Comment 19 Radoslav Husar 2014-03-25 23:50:15 UTC
> It is possible that undeploy may cause additional classes to be loaded; in this 
> case the correct fix would be to simply increase the max perm gen by some 
> percentage margin.

Let me note here though IIRC, that the OOM happens when the application is being deployed back and not when the actual undeployment happens.

Nevertheless, I agree with your theory. Should we actually consider increasing the default permgen since there are just more classes being loaded in 6.3 compared to 6.2? Even though it is generally up to the administrator to tune the permgen space given the deployment requirements.
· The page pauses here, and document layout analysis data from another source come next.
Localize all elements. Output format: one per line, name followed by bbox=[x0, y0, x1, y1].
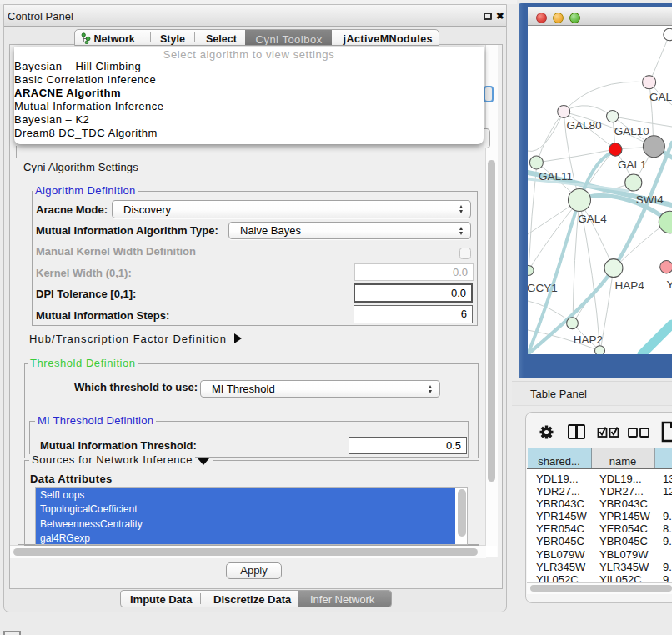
svg-text:GCY1: GCY1 bbox=[528, 282, 558, 294]
svg-text:GAL7: GAL7 bbox=[649, 91, 672, 103]
svg-text:SWI4: SWI4 bbox=[636, 193, 664, 206]
svg-text:HAP4: HAP4 bbox=[614, 279, 644, 292]
svg-text:Y: Y bbox=[666, 278, 672, 291]
svg-text:GAL4: GAL4 bbox=[578, 212, 607, 225]
svg-text:GAL1: GAL1 bbox=[618, 158, 647, 171]
svg-text:HAP2: HAP2 bbox=[574, 333, 603, 346]
svg-text:GAL80: GAL80 bbox=[567, 119, 602, 132]
svg-text:GAL10: GAL10 bbox=[614, 125, 649, 138]
svg-text:GAL11: GAL11 bbox=[539, 170, 573, 182]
Comment 20 David M. Lloyd 2014-03-27 19:42:44 UTC
We could; someone would have to do some investigation to determine a good size though.  A good approach might be:

1. Set permgen to something big, like 400MB
2. Deploy three or four quickstarts or typical applications
3. Examine permgen size ("s")
4. Change default to be s or k*s where k = 1.2 or something like that

Comment 21 Ladislav Thon 2014-04-10 13:11:50 UTC
I tried to bisect between EAP_6.2.0.CR3-dev2 and EAP_6.3.0.DR0-dev in hope that I will find a single commit that is responsible for this. No luck :-( This really seems to be caused by simply loading more classes than before.

I'd argue that we _should_ adjust our default permgen size, since clusterbench is really a _tiny_ application and we are not doing anything extraordinary here.

Comment 22 David M. Lloyd 2014-04-10 13:47:50 UTC
Honestly we haven't ruled out a leak; I'm just still inclined to go with the "simplest explanation" in absence of better evidence.

Some questions need to be answered:

* How many redeploys does it take to hit OOME?
* Can you set a large pergen size and perform several redeploys, then inspect the heap to see if the old deployment class loaders are still around?  (In other words we do not need to hit OOME to know there is a problem.)

If the answer to the first question is "1" *and* the answer to the second question is "there are none", then yes, we can be deterministic in saying we just need a larger permgen size.

Comment 23 Ladislav Thon 2014-04-11 13:50:31 UTC
With small permgen, yes, 1 redeploy is enough to hit OOM.

I did another test run with larger permgen where each server in the cluster performed 5 undeploy/redeploy cycles, and I've taken heap dumps from all servers at the end of the test. No OOM happened, though the heap dumps show that on each server, there are 6 ModuleClassLoaders that loaded clusterbench classes. I don't know the details, but this might be the known classloader leak Paul mentioned above (comment 1).

In case anyone is interested, I uploaded the heap dumps over here: http://lacrosse.corp.redhat.com/~lthon/bz1072374/04-11/

Comment 24 David M. Lloyd 2014-04-11 16:04:40 UTC
Okay if the class loaders are hanging around then there is definitely a leak; the question is whether the leak is in something within the app server or whether the clusterbench library itself causes it somehow.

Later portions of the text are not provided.